#### To do
Given the records below, set each one down again exactly as it reads.

#### Entries shown
**********

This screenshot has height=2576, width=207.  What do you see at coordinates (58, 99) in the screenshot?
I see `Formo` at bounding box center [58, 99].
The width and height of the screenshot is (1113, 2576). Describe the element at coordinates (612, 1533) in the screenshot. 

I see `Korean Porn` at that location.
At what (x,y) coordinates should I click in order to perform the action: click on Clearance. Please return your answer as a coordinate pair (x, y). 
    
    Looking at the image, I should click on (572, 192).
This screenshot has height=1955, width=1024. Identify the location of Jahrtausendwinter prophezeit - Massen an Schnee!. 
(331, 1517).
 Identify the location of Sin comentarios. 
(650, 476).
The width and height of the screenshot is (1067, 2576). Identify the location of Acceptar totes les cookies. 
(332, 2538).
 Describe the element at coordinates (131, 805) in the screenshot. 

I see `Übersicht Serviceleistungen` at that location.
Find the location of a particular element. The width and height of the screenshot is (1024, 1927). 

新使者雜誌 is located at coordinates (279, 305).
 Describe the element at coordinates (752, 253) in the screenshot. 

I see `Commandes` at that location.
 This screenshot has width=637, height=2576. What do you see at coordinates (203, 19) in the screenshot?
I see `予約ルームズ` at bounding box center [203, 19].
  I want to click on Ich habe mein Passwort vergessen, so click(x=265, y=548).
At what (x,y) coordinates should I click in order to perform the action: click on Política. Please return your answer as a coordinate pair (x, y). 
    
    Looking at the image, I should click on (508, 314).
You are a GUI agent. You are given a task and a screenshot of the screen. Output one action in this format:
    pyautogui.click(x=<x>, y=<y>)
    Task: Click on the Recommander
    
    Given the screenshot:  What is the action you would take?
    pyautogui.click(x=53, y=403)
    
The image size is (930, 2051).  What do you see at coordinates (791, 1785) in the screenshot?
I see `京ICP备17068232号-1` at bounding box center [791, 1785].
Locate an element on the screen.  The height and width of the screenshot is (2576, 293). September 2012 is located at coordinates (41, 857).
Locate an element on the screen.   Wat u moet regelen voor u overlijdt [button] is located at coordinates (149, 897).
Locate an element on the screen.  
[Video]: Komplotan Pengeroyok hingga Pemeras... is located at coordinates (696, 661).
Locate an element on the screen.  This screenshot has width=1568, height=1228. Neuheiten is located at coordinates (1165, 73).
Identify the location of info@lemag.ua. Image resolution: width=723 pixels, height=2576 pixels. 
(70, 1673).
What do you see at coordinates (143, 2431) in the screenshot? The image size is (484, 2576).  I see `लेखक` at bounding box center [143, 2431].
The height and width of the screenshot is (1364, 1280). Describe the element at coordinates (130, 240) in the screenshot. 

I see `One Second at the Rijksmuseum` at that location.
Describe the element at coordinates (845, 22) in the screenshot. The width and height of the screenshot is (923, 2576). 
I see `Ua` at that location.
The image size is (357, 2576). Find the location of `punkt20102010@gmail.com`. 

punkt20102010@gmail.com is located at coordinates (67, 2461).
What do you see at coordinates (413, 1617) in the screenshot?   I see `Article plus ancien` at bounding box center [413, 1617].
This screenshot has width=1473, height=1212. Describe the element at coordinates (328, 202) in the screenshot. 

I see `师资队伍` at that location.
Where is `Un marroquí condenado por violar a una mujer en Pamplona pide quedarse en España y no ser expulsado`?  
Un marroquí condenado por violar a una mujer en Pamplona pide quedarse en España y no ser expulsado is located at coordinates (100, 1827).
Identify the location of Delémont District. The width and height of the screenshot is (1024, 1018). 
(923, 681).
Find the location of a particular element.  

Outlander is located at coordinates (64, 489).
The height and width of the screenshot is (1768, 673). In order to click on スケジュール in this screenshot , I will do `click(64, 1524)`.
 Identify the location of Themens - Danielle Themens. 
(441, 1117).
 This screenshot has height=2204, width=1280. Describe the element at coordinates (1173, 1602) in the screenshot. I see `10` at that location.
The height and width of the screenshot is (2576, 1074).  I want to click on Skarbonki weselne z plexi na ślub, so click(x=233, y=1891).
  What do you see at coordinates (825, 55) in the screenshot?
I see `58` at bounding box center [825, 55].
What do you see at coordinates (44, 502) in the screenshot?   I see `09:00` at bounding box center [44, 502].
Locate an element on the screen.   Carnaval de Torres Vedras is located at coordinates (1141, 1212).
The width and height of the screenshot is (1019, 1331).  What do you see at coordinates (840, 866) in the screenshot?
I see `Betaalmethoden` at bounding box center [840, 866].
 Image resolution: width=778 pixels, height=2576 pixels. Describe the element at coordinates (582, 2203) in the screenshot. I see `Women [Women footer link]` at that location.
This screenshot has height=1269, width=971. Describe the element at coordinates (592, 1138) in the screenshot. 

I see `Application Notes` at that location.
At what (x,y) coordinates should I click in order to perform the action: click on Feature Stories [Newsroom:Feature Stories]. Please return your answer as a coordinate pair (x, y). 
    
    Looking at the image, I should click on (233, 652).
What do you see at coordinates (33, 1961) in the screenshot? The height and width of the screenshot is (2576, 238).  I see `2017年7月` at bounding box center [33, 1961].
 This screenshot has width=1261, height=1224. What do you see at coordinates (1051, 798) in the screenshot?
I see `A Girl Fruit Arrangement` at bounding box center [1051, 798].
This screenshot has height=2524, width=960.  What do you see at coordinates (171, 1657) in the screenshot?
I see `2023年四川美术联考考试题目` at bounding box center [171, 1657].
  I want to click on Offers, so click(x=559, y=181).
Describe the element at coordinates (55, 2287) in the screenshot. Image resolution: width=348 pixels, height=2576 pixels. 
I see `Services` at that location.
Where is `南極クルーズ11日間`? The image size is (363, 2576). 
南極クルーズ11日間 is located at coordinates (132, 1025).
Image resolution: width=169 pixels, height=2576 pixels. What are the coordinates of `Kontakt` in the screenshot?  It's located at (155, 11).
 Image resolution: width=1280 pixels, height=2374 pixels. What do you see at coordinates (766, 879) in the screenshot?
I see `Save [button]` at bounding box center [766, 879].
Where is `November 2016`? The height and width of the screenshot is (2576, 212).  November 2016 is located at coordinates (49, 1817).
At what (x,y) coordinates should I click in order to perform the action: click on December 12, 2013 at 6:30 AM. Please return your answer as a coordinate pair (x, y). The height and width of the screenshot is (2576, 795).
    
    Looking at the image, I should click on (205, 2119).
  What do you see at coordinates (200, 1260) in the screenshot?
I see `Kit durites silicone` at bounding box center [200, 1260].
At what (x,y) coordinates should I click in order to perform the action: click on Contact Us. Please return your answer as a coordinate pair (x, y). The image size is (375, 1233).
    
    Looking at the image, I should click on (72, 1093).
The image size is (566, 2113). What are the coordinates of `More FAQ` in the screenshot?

**********

#### Reply to the exercise
This screenshot has height=2576, width=207.  What do you see at coordinates (58, 99) in the screenshot?
I see `Formo` at bounding box center [58, 99].
The width and height of the screenshot is (1113, 2576). Describe the element at coordinates (612, 1533) in the screenshot. 

I see `Korean Porn` at that location.
At what (x,y) coordinates should I click in order to perform the action: click on Clearance. Please return your answer as a coordinate pair (x, y). 
    
    Looking at the image, I should click on (572, 192).
This screenshot has height=1955, width=1024. Identify the location of Jahrtausendwinter prophezeit - Massen an Schnee!. 
(331, 1517).
 Identify the location of Sin comentarios. 
(650, 476).
The width and height of the screenshot is (1067, 2576). Identify the location of Acceptar totes les cookies. 
(332, 2538).
 Describe the element at coordinates (131, 805) in the screenshot. 

I see `Übersicht Serviceleistungen` at that location.
Find the location of a particular element. The width and height of the screenshot is (1024, 1927). 

新使者雜誌 is located at coordinates (279, 305).
 Describe the element at coordinates (752, 253) in the screenshot. 

I see `Commandes` at that location.
 This screenshot has width=637, height=2576. What do you see at coordinates (203, 19) in the screenshot?
I see `予約ルームズ` at bounding box center [203, 19].
  I want to click on Ich habe mein Passwort vergessen, so click(x=265, y=548).
At what (x,y) coordinates should I click in order to perform the action: click on Política. Please return your answer as a coordinate pair (x, y). 
    
    Looking at the image, I should click on (508, 314).
You are a GUI agent. You are given a task and a screenshot of the screen. Output one action in this format:
    pyautogui.click(x=<x>, y=<y>)
    Task: Click on the Recommander
    
    Given the screenshot:  What is the action you would take?
    pyautogui.click(x=53, y=403)
    
The image size is (930, 2051).  What do you see at coordinates (791, 1785) in the screenshot?
I see `京ICP备17068232号-1` at bounding box center [791, 1785].
Locate an element on the screen.  The height and width of the screenshot is (2576, 293). September 2012 is located at coordinates (41, 857).
Locate an element on the screen.   Wat u moet regelen voor u overlijdt [button] is located at coordinates (149, 897).
Locate an element on the screen.  
[Video]: Komplotan Pengeroyok hingga Pemeras... is located at coordinates (696, 661).
Locate an element on the screen.  This screenshot has width=1568, height=1228. Neuheiten is located at coordinates (1165, 73).
Identify the location of info@lemag.ua. Image resolution: width=723 pixels, height=2576 pixels. 
(70, 1673).
What do you see at coordinates (143, 2431) in the screenshot? The image size is (484, 2576).  I see `लेखक` at bounding box center [143, 2431].
The height and width of the screenshot is (1364, 1280). Describe the element at coordinates (130, 240) in the screenshot. 

I see `One Second at the Rijksmuseum` at that location.
Describe the element at coordinates (845, 22) in the screenshot. The width and height of the screenshot is (923, 2576). 
I see `Ua` at that location.
The image size is (357, 2576). Find the location of `punkt20102010@gmail.com`. 

punkt20102010@gmail.com is located at coordinates (67, 2461).
What do you see at coordinates (413, 1617) in the screenshot?   I see `Article plus ancien` at bounding box center [413, 1617].
This screenshot has width=1473, height=1212. Describe the element at coordinates (328, 202) in the screenshot. 

I see `师资队伍` at that location.
Where is `Un marroquí condenado por violar a una mujer en Pamplona pide quedarse en España y no ser expulsado`?  
Un marroquí condenado por violar a una mujer en Pamplona pide quedarse en España y no ser expulsado is located at coordinates (100, 1827).
Identify the location of Delémont District. The width and height of the screenshot is (1024, 1018). 
(923, 681).
Find the location of a particular element.  

Outlander is located at coordinates (64, 489).
The height and width of the screenshot is (1768, 673). In order to click on スケジュール in this screenshot , I will do `click(64, 1524)`.
 Identify the location of Themens - Danielle Themens. 
(441, 1117).
 This screenshot has height=2204, width=1280. Describe the element at coordinates (1173, 1602) in the screenshot. I see `10` at that location.
The height and width of the screenshot is (2576, 1074).  I want to click on Skarbonki weselne z plexi na ślub, so click(x=233, y=1891).
  What do you see at coordinates (825, 55) in the screenshot?
I see `58` at bounding box center [825, 55].
What do you see at coordinates (44, 502) in the screenshot?   I see `09:00` at bounding box center [44, 502].
Locate an element on the screen.   Carnaval de Torres Vedras is located at coordinates (1141, 1212).
The width and height of the screenshot is (1019, 1331).  What do you see at coordinates (840, 866) in the screenshot?
I see `Betaalmethoden` at bounding box center [840, 866].
 Image resolution: width=778 pixels, height=2576 pixels. Describe the element at coordinates (582, 2203) in the screenshot. I see `Women [Women footer link]` at that location.
This screenshot has height=1269, width=971. Describe the element at coordinates (592, 1138) in the screenshot. 

I see `Application Notes` at that location.
At what (x,y) coordinates should I click in order to perform the action: click on Feature Stories [Newsroom:Feature Stories]. Please return your answer as a coordinate pair (x, y). 
    
    Looking at the image, I should click on (233, 652).
What do you see at coordinates (33, 1961) in the screenshot? The height and width of the screenshot is (2576, 238).  I see `2017年7月` at bounding box center [33, 1961].
 This screenshot has width=1261, height=1224. What do you see at coordinates (1051, 798) in the screenshot?
I see `A Girl Fruit Arrangement` at bounding box center [1051, 798].
This screenshot has height=2524, width=960.  What do you see at coordinates (171, 1657) in the screenshot?
I see `2023年四川美术联考考试题目` at bounding box center [171, 1657].
  I want to click on Offers, so click(x=559, y=181).
Describe the element at coordinates (55, 2287) in the screenshot. Image resolution: width=348 pixels, height=2576 pixels. 
I see `Services` at that location.
Where is `南極クルーズ11日間`? The image size is (363, 2576). 
南極クルーズ11日間 is located at coordinates (132, 1025).
Image resolution: width=169 pixels, height=2576 pixels. What are the coordinates of `Kontakt` in the screenshot?  It's located at (155, 11).
 Image resolution: width=1280 pixels, height=2374 pixels. What do you see at coordinates (766, 879) in the screenshot?
I see `Save [button]` at bounding box center [766, 879].
Where is `November 2016`? The height and width of the screenshot is (2576, 212).  November 2016 is located at coordinates (49, 1817).
At what (x,y) coordinates should I click in order to perform the action: click on December 12, 2013 at 6:30 AM. Please return your answer as a coordinate pair (x, y). The height and width of the screenshot is (2576, 795).
    
    Looking at the image, I should click on (205, 2119).
  What do you see at coordinates (200, 1260) in the screenshot?
I see `Kit durites silicone` at bounding box center [200, 1260].
At what (x,y) coordinates should I click in order to perform the action: click on Contact Us. Please return your answer as a coordinate pair (x, y). The image size is (375, 1233).
    
    Looking at the image, I should click on (72, 1093).
The image size is (566, 2113). What are the coordinates of `More FAQ` in the screenshot?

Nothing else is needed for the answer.